*PROVIDED RECORDS*
++++++++
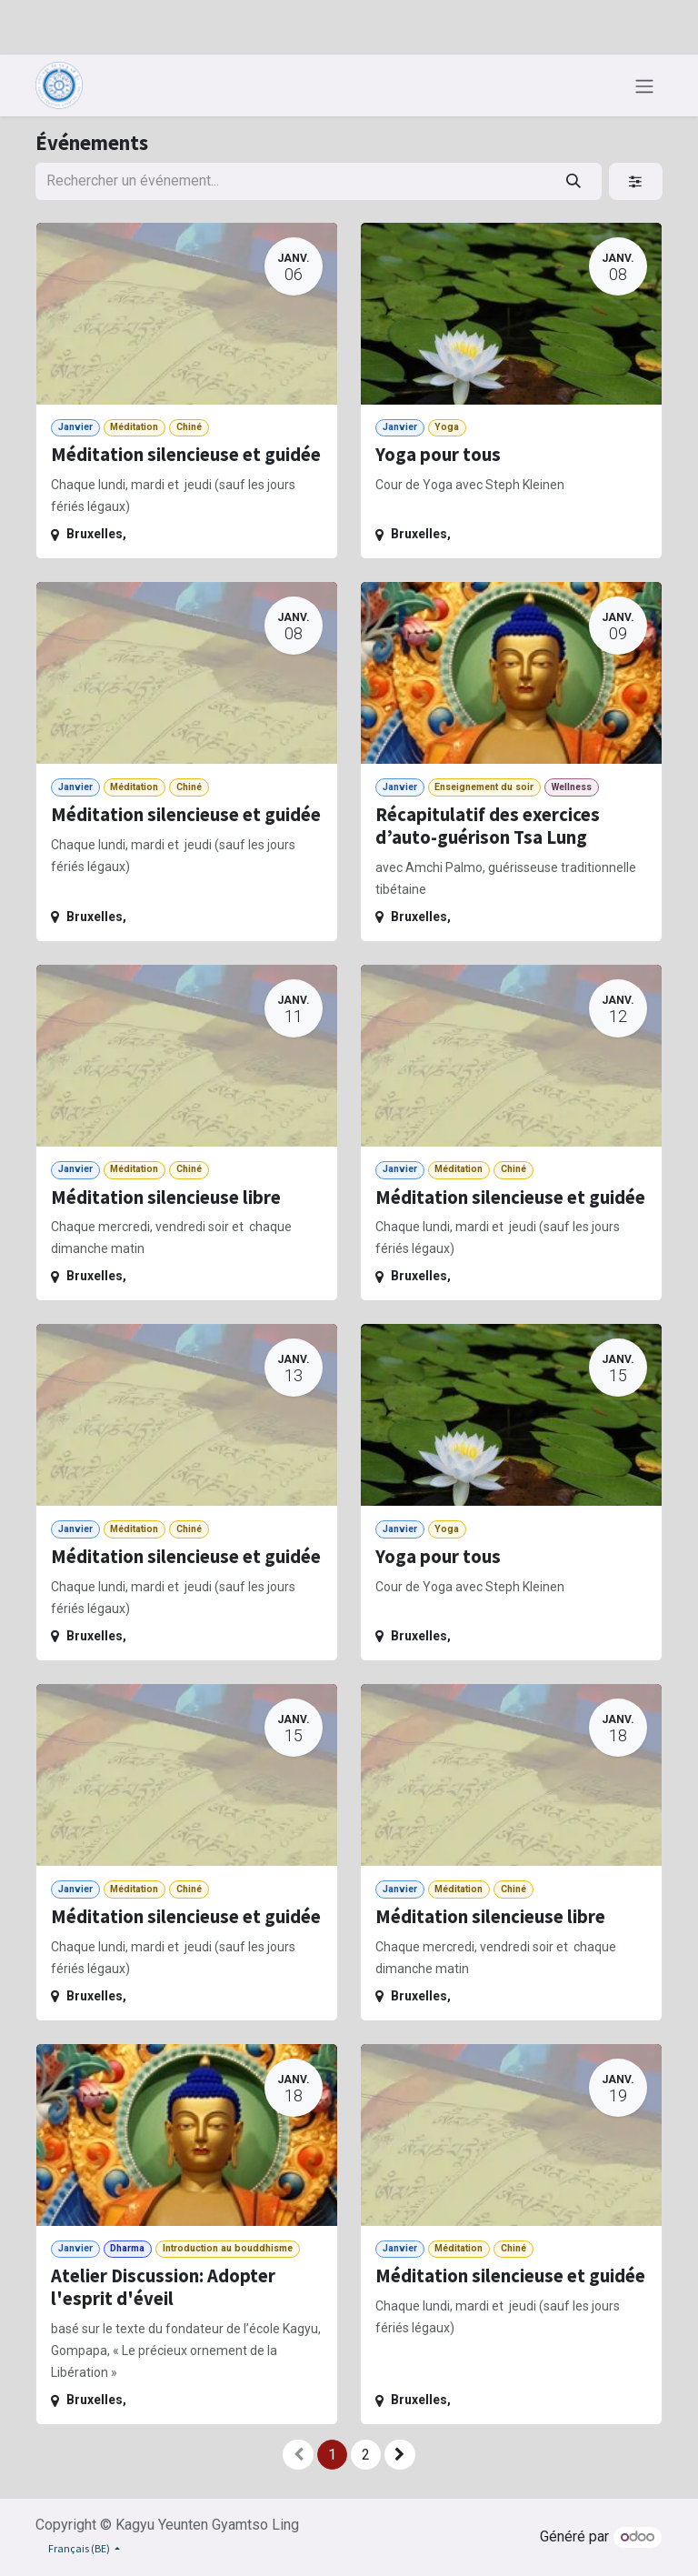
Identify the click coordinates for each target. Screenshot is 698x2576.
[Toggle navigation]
++++++++
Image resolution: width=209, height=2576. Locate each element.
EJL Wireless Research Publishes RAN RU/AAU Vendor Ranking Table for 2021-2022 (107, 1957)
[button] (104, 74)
++++++++
Note how many lines in the data above contain "each", then state that number alone.

*TASK ANSWER*
2